=== RECORDS FOR PROCESSING ===

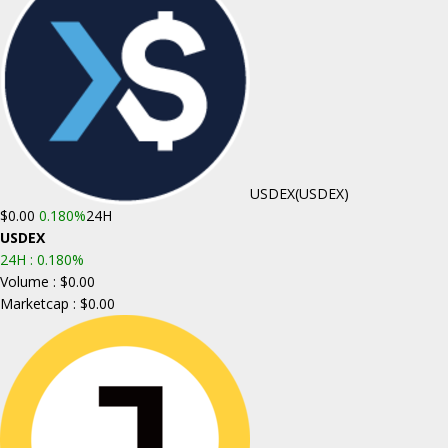
USDEX
(USDEX)
$0.00
0.180%
24H
USDEX
24H :
0.180%
Volume : $0.00
Marketcap : $0.00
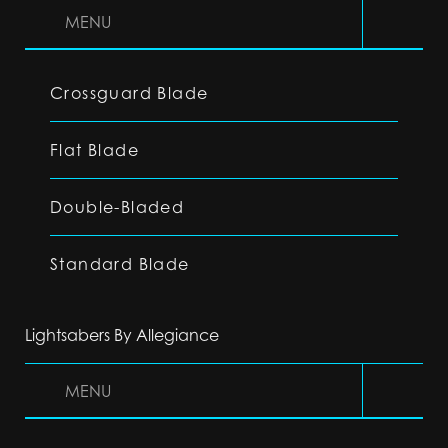
MENU
Crossguard Blade
Flat Blade
Double-Bladed
Standard Blade
Lightsabers By Allegiance
MENU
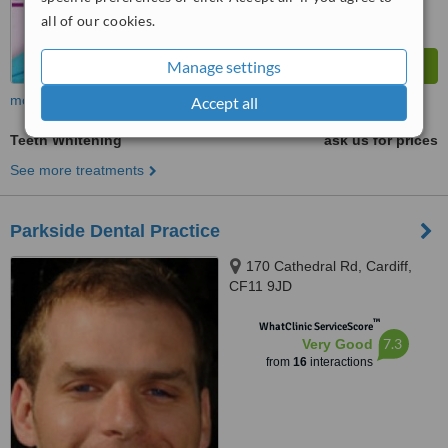
all of our cookies.
Manage settings
more
Accept all
Teeth Whitening
ask us for prices
See more treatments
Parkside Dental Practice
170 Cathedral Rd, Cardiff,
CF11 9JD
™
WhatClinic ServiceScore
7.3
Very Good
from
16
interactions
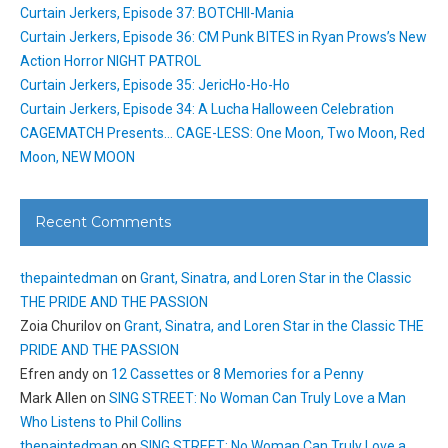
Curtain Jerkers, Episode 37: BOTCHII-Mania
Curtain Jerkers, Episode 36: CM Punk BITES in Ryan Prows’s New
Action Horror NIGHT PATROL
Curtain Jerkers, Episode 35: JericHo-Ho-Ho
Curtain Jerkers, Episode 34: A Lucha Halloween Celebration
CAGEMATCH Presents… CAGE-LESS: One Moon, Two Moon, Red
Moon, NEW MOON
Recent Comments
thepaintedman
on
Grant, Sinatra, and Loren Star in the Classic
THE PRIDE AND THE PASSION
Zoia Churilov
on
Grant, Sinatra, and Loren Star in the Classic THE
PRIDE AND THE PASSION
Efren andy
on
12 Cassettes or 8 Memories for a Penny
Mark Allen
on
SING STREET: No Woman Can Truly Love a Man
Who Listens to Phil Collins
thepaintedman
on
SING STREET: No Woman Can Truly Love a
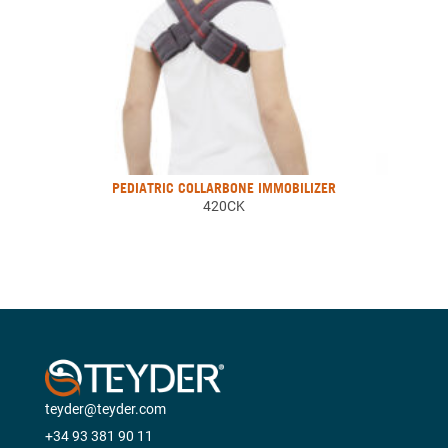
PEDIATRIC COLLARBONE IMMOBILIZER
420CK
teyder@teyder.com
+34 93 381 90 11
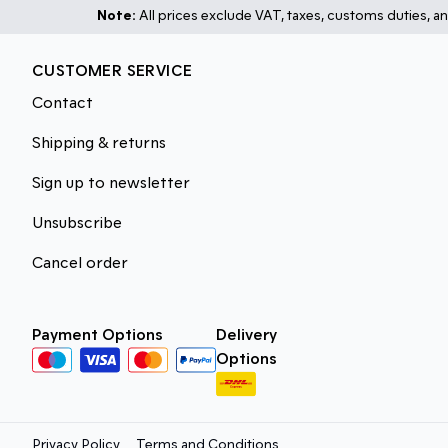
Note:
All prices exclude VAT, taxes, customs duties, an
CUSTOMER SERVICE
Contact
Shipping & returns
Sign up to newsletter
Unsubscribe
Cancel order
Payment Options
Delivery
Options
Privacy Policy
Terms and Conditions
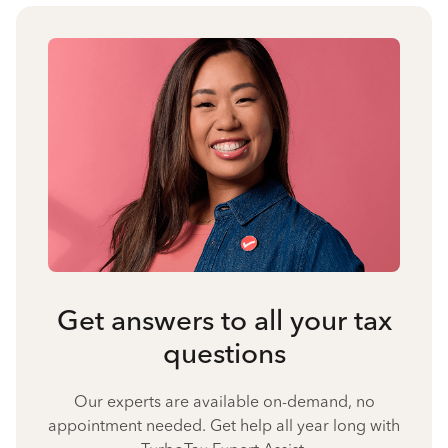
Get answers to all your tax
questions
Our experts are available on-demand, no
appointment needed. Get help all year long with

===

ABOUT THIS TASK -> State the number of lines of the preceding material in which the word "Loren" is found, and nothing more.

RESPONSE BOX -> 2